Guest villas and private residences have been re-imagined by 1508 London to feel like a "living canvas," blending interior and exterior zones with lighter palettes, tactile textiles, and locally inspired art. Layouts emphasize outdoor lounges, plunge pools, and framed views toward the lagoon or gardens, while materials shift to sun-washed woods, woven textures, and stone details that read contemporary, not stark. Public spaces follow suit, creating softer transitions between lobby, bar, and terraces. The design brief was to connect guests more directly with Mauritian nature and culture, and to modernize the aesthetic without losing Four Seasons polish. The result is a calmer, airier footprint that should resonate with travelers who value privacy, biophilic cues, and intuitive flow across dayparts.

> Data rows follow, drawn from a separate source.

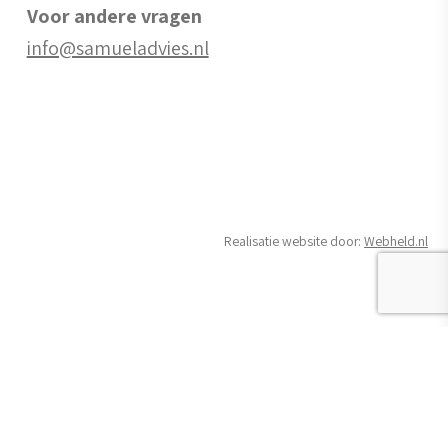
Voor andere vragen
info@samueladvies.nl
Realisatie website door:
Webheld.nl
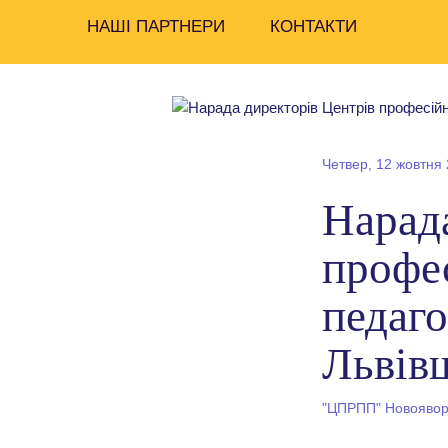
НАШІ ПАРТНЕРИ
КОНТАКТИ
Четвер, 12 жовтня 
Нарад
профе
педаго
Львів
"ЦПРПП" Новояворі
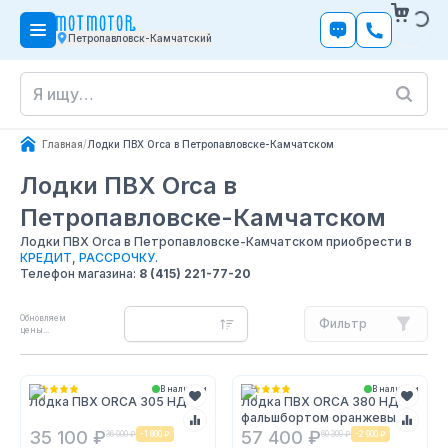
Петропавловск-Камчатский
Главная
/
Лодки ПВХ Orca в Петропавловске-Камчатском
Лодки ПВХ Orca
в
Петропавловске-Камчатском
Лодки ПВХ Orca в Петропавловске-Камчатском приобрести в
КРЕДИТ
,
РАССРОЧКУ
.
Телефон магазина:
8 (415) 221-77-20
Обновляем
Фильтр
цены...
В наличии
В наличии
Лодка ПВХ ORCA 305 НД
Лодка ПВХ ORCA 380 НД с
фальшбортом оранжевый/
черный
35 100 ₽
57 400 ₽
36 900 ₽
-
1 800 ₽
60 300 ₽
-
2 900 ₽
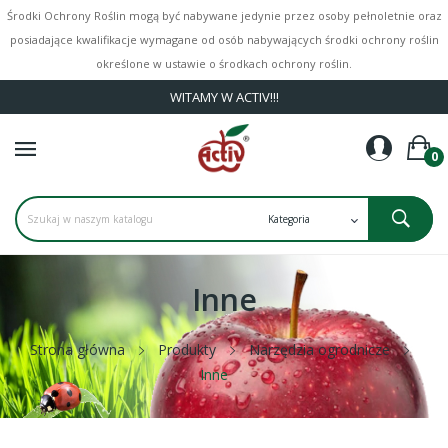
Środki Ochrony Roślin mogą być nabywane jedynie przez osoby pełnoletnie oraz
posiadające kwalifikacje wymagane od osób nabywających środki ochrony roślin
określone w ustawie o środkach ochrony roślin.
WITAMY W ACTIV!!!
0
Inne
Strona główna
Produkty
Narzędzia ogrodnicze
Inne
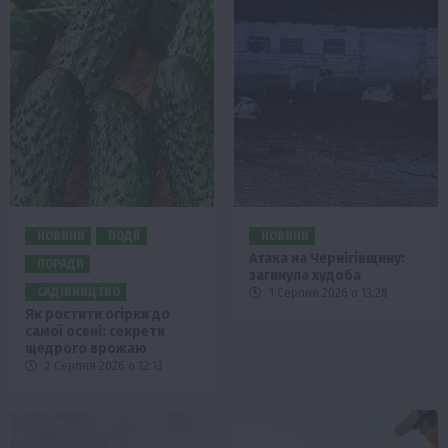
НОВИНИ
ПОДІЇ
НОВИНИ
Атака на Чернігівщину:
ПОРАДИ
загинула худоба
САДІВНИЦТВО
1 Серпня 2026 о 13:28
Як ростити огірки до
самої осені: секрети
щедрого врожаю
2 Серпня 2026 о 12:13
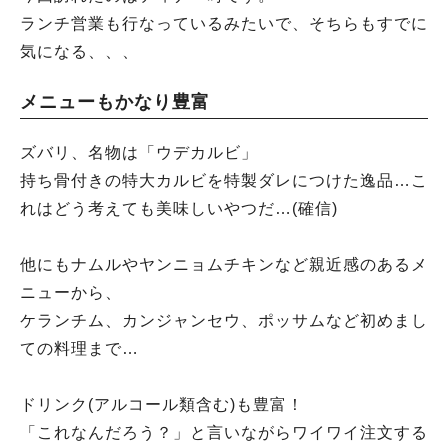
ランチ営業も行なっているみたいで、そちらもすでに
気になる、、、
メニューもかなり豊富
ズバリ、名物は「ウデカルビ」
持ち骨付きの特大カルビを特製ダレにつけた逸品…こ
れはどう考えても美味しいやつだ…(確信)
他にもナムルやヤンニョムチキンなど親近感のあるメ
ニューから、
ケランチム、カンジャンセウ、ポッサムなど初めまし
ての料理まで…
ドリンク(アルコール類含む)も豊富！
「これなんだろう？」と言いながらワイワイ注文する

Dining reboot, seven venues with island soul
Elastic's culinary redesign introduces seven venues, each with a distinct mood. Angara centers authentic Indian tandoor cookery for convivial sharing. Awase fuses Japanese omakase precision with pan-Asian creativity. Radici channels trattoria warmth with handmade pasta. Chaloupe riffs on Mediterranean, French-Riviera flavors in a breezy ocean-toned setting. Ti Pwason goes feet-in-the-sand for local seafood and live beats. Blu'Zil evolves from easy daytime to buzzy nights with crafted cocktails, while the Rum Library leans into Vanilla Islands terroir and botanicals. Programming and menus aim to pair a sense of place with global technique, closing the gap between resort comfort and island character. Expect high demand at sunset and on themed evenings.
Wellness and nature, from overwater rituals to blue-carbon science
Perched above the lagoon, the expanded Oseyan Spa adds immersive journeys that combine global therapies with Mauritian botanicals, plus a bookable oceanfront Royal Spa Suite, complete with steam room, handcrafted stone tub, and a private relaxation deck. Beyond the spa, the resort scales up hands-on conservation. A seagrass nursery in the Barachois supports blue-carbon capture and marine biodiversity, while a seahorse initiative and mangrove-honey production round out the nature program. Guests can join guided hikes to nearby waterfalls, jog along lagoon-front sands, and snorkel over habitats shaped by the nursery's work, framing wellness as both restoration and connection to place.
Analysis
Four Seasons Mauritius at Anahita returns at a timely moment for the Indian Ocean, where travelers increasingly expect luxury to be grounded in landscape, craft, and conservation. The design reset aligns with that shift, trading darker, formal interiors for lighter, textured spaces that read contemporary and local at once. The culinary strategy is equally on-trend, using distinct venues to deliver variety without dilution, and anchoring the bar program in island botanicals and regional rum. Wellness evolves beyond a treatment list to an experience architecture, with overwater rituals and a private Royal Spa Suite that can be booked by the hour for privacy-first itineraries. Daily included golf materially changes value perception, especially for couples and families splitting time between courses, spa, and water days. The conservation layer is not mere garnish; the seagrass nursery is a credible blue-carbon project with guest-visible impact, giving the property a differentiator that resonates with travelers choosing between high-end Mauritian stays. If execution matches ambition, the resort should rank among the island's top choices for design-led wellness and soft-adventure luxury.
Final Thoughts
With lighter, nature-forward villas, a serious overwater spa, a seven-venue dining roster, and daily golf included, the rebooted Four Seasons positions Mauritius's east coast as a refined, activity-rich base. Conservation projects add meaning, while Elastic and 1508's work adds freshness without losing warmth. For travelers targeting a high-touch Indian Ocean escape that blends privacy, flavor, and outdoor time, the case to book is strong beginning November 1, 2025, at Four Seasons Mauritius at Anahita.